Executive Overview
Data Exploration
- Checking for interactions
Data Preparation
Modeling
Summary of Psuedo-$R^2$ and Accuracy of Different Models on Training Data
Evaluating the Models on the Test Set
Summary of Accuracy and F1 Score on Test Set
- Analysis of Final Model

{r setup, include=FALSE, echo=FALSE} knitr::opts_chunk$set(message=FALSE, warning=FALSE) # Load libraries library(caret) library(corrplot) library(dplyr) library(ggplot2) library(knitr) library(MASS) library(tidyr) library(MLmetrics)

Executive Overview

In this homework assignment, you will explore, analyze and model a data set containing information on crime for various neighborhoods of a major city. Each record has a response variable indicating whether or not the crime rate is above the median crime rate (1) or not (0).

Your objective is to build a binary logistic regression model on the training data set to predict whether the neighborhood will be at risk for high crime levels.

Below is a short description of the variables of interest in the data set:

Variable	Description
zn	proportion of residential land zoned for large lots (over 25000 square feet) (predictor variable)
indus	proportion of non-retail business acres per suburb (predictor variable)
chas	a dummy var. for whether the suburb borders the Charles River (1) or not (0) (predictor variable)
nox	nitrogen oxides concentration (parts per 10 million) (predictor variable)
rm	average number of rooms per dwelling (predictor variable)
age	proportion of owner-occupied units built prior to 1940 (predictor variable)
dis	weighted mean of distances to five Boston employment centers (predictor variable)
rad	index of accessibility to radial highways (predictor variable)
tax	full-value property-tax rate per $10,000 (predictor variable)
ptratio	pupil-teacher ratio by town (predictor variable)
lstat	lower status of the population (percent) (predictor variable)
medv	median value of owner-occupied homes in $1000s (predictor variable)
target	whether the crime rate is above the median crime rate (1) or not (0) (response variable)

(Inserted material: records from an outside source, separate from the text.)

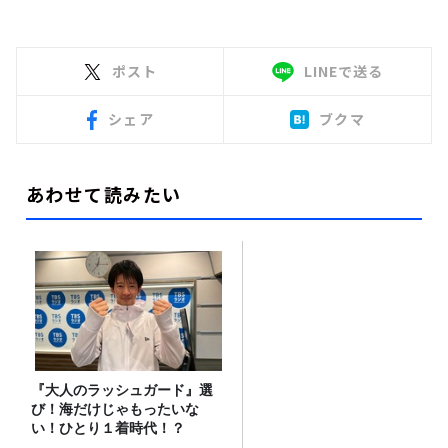
ポスト
LINEで送る
シェア
ブクマ
あわせて読みたい
『大人のラッシュガード』選
び！海だけじゃもったいな
い！ひとり１着時代！？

Create train and test sets using the caret machine learning package:

Only use the train data frame until the very end of the process, when we use test to evaluate how effective the model is!

df <- read.csv('crime-training-data_modified.csv', stringsAsFactors=FALSE)
set.seed(1804)
#80% train, 20% test split
train_ix <- createDataPartition(df$target, p=0.8, list=FALSE) 
train <- df[train_ix, ]
test <- df[-train_ix, ]
rm(df)

Data Exploration

Below is descriptive statistic of the variables. There are no NA values.

(train.summary <- data.frame(unclass(summary(train)), row.names = NULL))

There don’t seem to be any outliers or missing data, so we will proceed directly to examining the variables. First, histograms of each variable for each target class:

train %>%
  gather(-target, key='variable', value='value') %>%
  ggplot(aes(x=value, group=target, color=target)) +
    facet_wrap(~ variable, scales='free') +
    geom_density()

Most variables have distinct shapes for each target class. chas and zn are quite skewed, and do not appear terribly informative. indus and tax have two peaks for target = 1, indicating there are two separate processes at work there.

ggplot(train, aes(x=jitter(nox), y=jitter(as.numeric(target)))) + 
  geom_point() + 
  geom_smooth() + 
  geom_smooth(method='lm', color='red')

It is to be expected that many of these variables will be correlated with each other:

{r, fig.width=10} corrplot(cor(train), type='upper', method='number', order='hclust')

Obviously, the concentration of industry is strongly and positively correlated with nitrogen oxide concentration $\rho= 0.78$). Parent-teacher ratio is negatively correlated with median property values ($\rho = -0.5$), and positively correlated with property taxes ($\rho = 0.49$). What these and other variables are really getting at is economic class. Each measures a different phenomenon, but can be conceived of as operationalizing one thing. This suggests PCA may be useful on this dataset.

Checking for interactions

Given the high correlation between the variables, it may be the case that there are numerous interactions that can improve our modeling. In this section, we attempt to determine if this is the case. We will group numeric variables by membership in quartile, and examine line plots.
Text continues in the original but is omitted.